Bush's response: "These comments are being made by partisans who are taking things out of context to make a political point."
He clarified his statement, made during a televised town meeting when he and other candidates were asked what they would do for the African-American community.
"I said we should strive to have a society where there is equality of opportunity, not a guarantee of results so probably nothing. I said we should guarantee that people start at the same starting line and allow people to pursue their dreams."
Bush said Thursday that government should not tolerate discrimination in employment or housing and that he supports minority business programs.
However, "I'm not offering a government program for any group that's part of the problem. We keep asking government to be the answer to all problems and we lose responsibility for our own lives."
Sen. Betty Holzendorf, D-Jacksonville, made it clear she wasn't a Bush fan.
"I don't think he has a clue, not one single clue, about what's best for this state. I think all of his comments are about what's best for him," she said.
The black lawmakers, members of the Florida Conference of Black State Legislators, said there will be a massive, statewide effort to get African-Americans to the polls, including transportation for voters who need rides.
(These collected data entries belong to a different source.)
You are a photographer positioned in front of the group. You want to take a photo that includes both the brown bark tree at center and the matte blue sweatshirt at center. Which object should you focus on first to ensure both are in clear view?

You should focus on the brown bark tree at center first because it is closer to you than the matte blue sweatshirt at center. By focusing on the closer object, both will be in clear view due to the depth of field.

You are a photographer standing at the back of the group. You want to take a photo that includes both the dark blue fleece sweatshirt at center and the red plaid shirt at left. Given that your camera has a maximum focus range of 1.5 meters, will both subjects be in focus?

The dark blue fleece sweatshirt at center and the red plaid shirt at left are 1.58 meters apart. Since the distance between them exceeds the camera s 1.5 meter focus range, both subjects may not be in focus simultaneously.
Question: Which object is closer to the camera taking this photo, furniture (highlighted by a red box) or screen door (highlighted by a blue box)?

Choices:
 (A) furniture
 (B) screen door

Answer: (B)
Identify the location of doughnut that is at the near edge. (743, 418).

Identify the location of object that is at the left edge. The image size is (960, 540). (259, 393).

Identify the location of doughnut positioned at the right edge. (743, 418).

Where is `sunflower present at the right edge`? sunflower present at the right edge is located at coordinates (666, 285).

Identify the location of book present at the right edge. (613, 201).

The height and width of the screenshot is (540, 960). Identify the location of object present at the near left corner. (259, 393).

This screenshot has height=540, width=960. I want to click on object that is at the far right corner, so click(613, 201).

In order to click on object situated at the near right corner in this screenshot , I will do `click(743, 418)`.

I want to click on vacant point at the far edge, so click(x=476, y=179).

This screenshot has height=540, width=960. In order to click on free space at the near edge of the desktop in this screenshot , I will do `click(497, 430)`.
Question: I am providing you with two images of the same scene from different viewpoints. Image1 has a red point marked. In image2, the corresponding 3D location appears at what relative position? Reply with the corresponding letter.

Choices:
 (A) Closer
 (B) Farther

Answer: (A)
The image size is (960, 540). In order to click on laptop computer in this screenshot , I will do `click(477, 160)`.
State Rep. Al Lawson Jr., D-Tallahassee, called on African-Americans to take Election Day off from work to get into their communities and urge people to vote.
The group is supporting the whole Democratic ticket, but the focus at Thursday's news conference was Bush and Democrat Doug Jamerson, an African-American running for education commissioner. If Jamerson wins, he will be the first black person elected statewide to a Cabinet seat.
Neither Jamerson nor his opponent, Frank Brogan, have made race an issue in the campaign, but a poll by Jamerson's campaign indicated that 5 percent of respondents wouldn't vote for Jamerson because he is black.
Brogan's campaign expressed concern Thursday about voting for any particular candidate based on race.
"It's personally offensive to me for anyone to suggest that people of one ethnic group would automatically vote for someone of their race without considering qualifications," said Chevon Baccus, communications coordinator for the campaign. Brogan has African-American supporters throughout Florida, she said.